I can't resume from suspend-to-ram while using 2.6.21-r2 and subsequent kernels including 2.6.22. r1 and all previous gentoo-sources work flawlessly for my hardware. Most likely regression candidate is the patch 1001_linux-2.6.21.2.patch . AMD3800+ X2 Nvidia Nforce4 sata_nv and amd IDE driver compiled in statically No software or hardware change between successful resume and failed resume. The suspend script is used which does unload all modules. But it should not matter what script does because every release before r2 has worked with the same software and hardware.
Please post dmesg output after boot. Please list all of the kernels you have tried. Please elaborate on "I can't resume" -- what happens when you try?
Kernels I have tried (and some I have in /lib/modules and /boot currently), all gentoo-sources: 2.6.17-r[47], 2.6.19-r[24], 2.6.21-r[123], 2.6.22-rc4 (vanilla with squashfs, vesafb-tng patches from gentoo-sources-2.6.21-r1) and 2.6.22. Working kernels: all <= 2.6.21-r1 What happens when >= 2.6.21-r2 is powered on after suspend-to-ram: The reset LED on PC turns on and stays on, monitor comes to life (from orange, it becomes green), and that's about it. No messages on screen. Keyboard and mouse doesn't work, not even sysrq or three finger salute (no keyboard, duh!). I have to hit the reset button. Output of dmesg after boot: I will have to be home and boot into r2 to post that. Also, please understand that this suspend-resume cycle typically means that '/' and /home are uncleanly shutdown and have to be fsck'ed during next boot and I have lost a couple of files (nothing important). Although I do have backups, I would like to keep the experiments to the minimum. So, please let me know what other things you want me to do before I boot into the failing kernel.

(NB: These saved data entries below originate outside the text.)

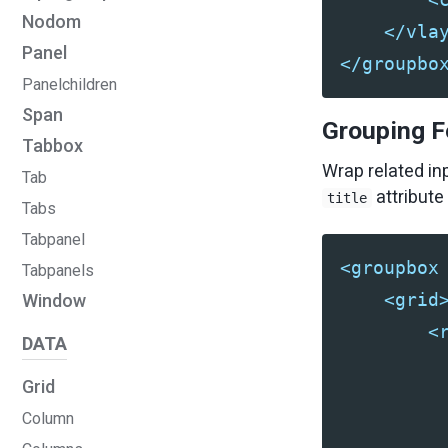
Nodom
</vla
Panel
</groupbo
Panelchildren
Span
Grouping F
Tabbox
Wrap related in
Tab
attribute 
title
Tabs
Tabpanel
<groupbox
Tabpanels
<grid
Window
<
DATA
Grid
Column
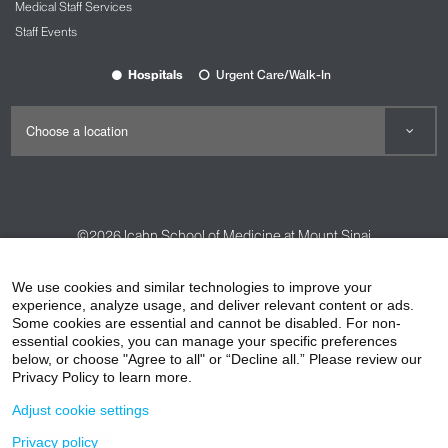
Medical Staff Services
Staff Events
Hospitals
Urgent Care/Walk-In
©2026
Icahn School of Medicine at Mount Sinai
Contact Us
Careers
Terms & Conditions
Privacy Policy
We use cookies and similar technologies to improve your
HIPAA Privacy Practices
Compliance
experience, analyze usage, and deliver relevant content or ads.
Some cookies are essential and cannot be disabled. For non-
Non-Discrimination Notice
Patient Responsibilities
essential cookies, you can manage your specific preferences
below, or choose "Agree to all" or “Decline all.” Please review our
Price Transparency
Vendors
Accessibility
Privacy Policy to learn more.
Adjust cookie settings
Privacy policy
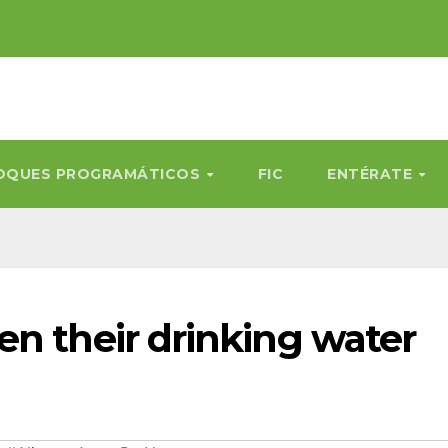
OQUES PROGRAMÁTICOS
FIC
ENTÉRATE
en their drinking water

Created attachment 124507 [details] dmesg immediately after booting into 2.6.21-r2 (the failed kernel) It doesn't differ from the dmesg for 2.6.21-r1 (the good kernel) in any significant way. Most diffs are in sata drive descriptions formatting and some other digits like clock speed, migrtion cost etc.
dsd, can you please tell me if you found something useful? Do I need to take this issue upstream?
I'm attaching two patches, 2117_sata-via-suspend.patch and 1001_linux-2.6.21.2.patch. Can you please revert these against gentoo-sources-2.6.21-r2 like this: # patch -p1 -R < 2117_sata-via-suspend.patch # patch -p1 -R < 1001_linux-2.6.21.2.patch And see if that fixes the problem for you?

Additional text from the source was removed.